Efficient fabrication of gradient nanostructure layer on surface of commercial pure copper by coupling electric pulse and ultrasonics treatment

Abstract

Severe plastic deformation can be easily produced on metal surfaces by coupling the micro thermal shock from high peak pulse current and the micro mechanical shock from ultrasonics. Moreover, an efficient method for preparing a gradient nanostructured metal surface by coupling electric pulse and ultrasonics treatment (CEPUT) is developed in this study. The variation in microstructure and hardness of the specimen are investigated by electron backscatter diffraction, transmission electron microscope, X-ray diffraction, and nano-indentation measurement. Results showed that on the treated copper surface with CEPUT, the original grain boundaries are no longer recognized, the average grain size decreases from 48.77 μm to 39.22 nm, and the thickness of severe plastic deformation layer reaches to approximately 500 μm.
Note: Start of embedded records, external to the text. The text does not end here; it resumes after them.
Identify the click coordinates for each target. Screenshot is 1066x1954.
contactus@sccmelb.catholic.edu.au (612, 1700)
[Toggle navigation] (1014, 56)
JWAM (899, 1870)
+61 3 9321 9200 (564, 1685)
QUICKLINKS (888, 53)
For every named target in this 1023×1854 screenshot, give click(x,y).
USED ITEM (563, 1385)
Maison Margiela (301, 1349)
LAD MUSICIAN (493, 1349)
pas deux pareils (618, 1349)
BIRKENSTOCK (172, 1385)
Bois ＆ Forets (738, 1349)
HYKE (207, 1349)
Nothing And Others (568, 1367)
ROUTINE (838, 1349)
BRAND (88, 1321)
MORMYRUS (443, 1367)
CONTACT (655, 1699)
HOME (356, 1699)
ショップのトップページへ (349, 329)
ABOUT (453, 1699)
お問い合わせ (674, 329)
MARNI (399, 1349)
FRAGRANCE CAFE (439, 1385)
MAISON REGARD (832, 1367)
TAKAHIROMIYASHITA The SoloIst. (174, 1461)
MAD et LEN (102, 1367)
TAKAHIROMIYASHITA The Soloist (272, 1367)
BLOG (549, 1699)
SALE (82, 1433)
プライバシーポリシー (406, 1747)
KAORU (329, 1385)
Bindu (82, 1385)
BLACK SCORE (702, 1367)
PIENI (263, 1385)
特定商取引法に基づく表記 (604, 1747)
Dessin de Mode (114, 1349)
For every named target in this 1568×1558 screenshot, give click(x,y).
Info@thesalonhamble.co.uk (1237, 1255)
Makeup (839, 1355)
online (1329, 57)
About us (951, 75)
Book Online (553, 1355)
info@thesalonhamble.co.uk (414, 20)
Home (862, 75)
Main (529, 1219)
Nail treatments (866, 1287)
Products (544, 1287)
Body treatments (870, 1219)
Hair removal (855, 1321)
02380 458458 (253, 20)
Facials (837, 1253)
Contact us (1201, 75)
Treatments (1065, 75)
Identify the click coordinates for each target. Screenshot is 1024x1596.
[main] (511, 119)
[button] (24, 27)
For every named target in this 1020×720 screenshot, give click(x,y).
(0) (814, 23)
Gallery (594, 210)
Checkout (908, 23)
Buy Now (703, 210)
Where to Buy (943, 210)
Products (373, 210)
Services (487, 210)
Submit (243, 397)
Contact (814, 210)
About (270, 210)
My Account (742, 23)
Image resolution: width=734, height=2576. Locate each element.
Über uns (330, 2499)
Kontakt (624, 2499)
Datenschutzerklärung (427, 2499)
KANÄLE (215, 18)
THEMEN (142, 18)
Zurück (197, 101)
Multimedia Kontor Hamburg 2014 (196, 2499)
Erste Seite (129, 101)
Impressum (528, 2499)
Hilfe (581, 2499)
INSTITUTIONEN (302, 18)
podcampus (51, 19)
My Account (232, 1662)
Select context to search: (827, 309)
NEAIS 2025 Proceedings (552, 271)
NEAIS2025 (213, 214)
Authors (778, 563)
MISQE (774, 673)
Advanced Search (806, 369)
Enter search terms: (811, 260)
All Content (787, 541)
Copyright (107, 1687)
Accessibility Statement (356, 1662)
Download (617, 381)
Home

Moreover, the hardness reaches to 2.105 GPa, and CEPUT also reduces the texture in the sample surface. A computational model is developed and the grain refinement mechanism is proposed to describe the electrical-thermal-mechanical phenomena during CEPUT. The proposed simple and cost-effective method of grain refinement and to produce the graded materials is effective, especially in the materials of high thermal and electrical conductivity.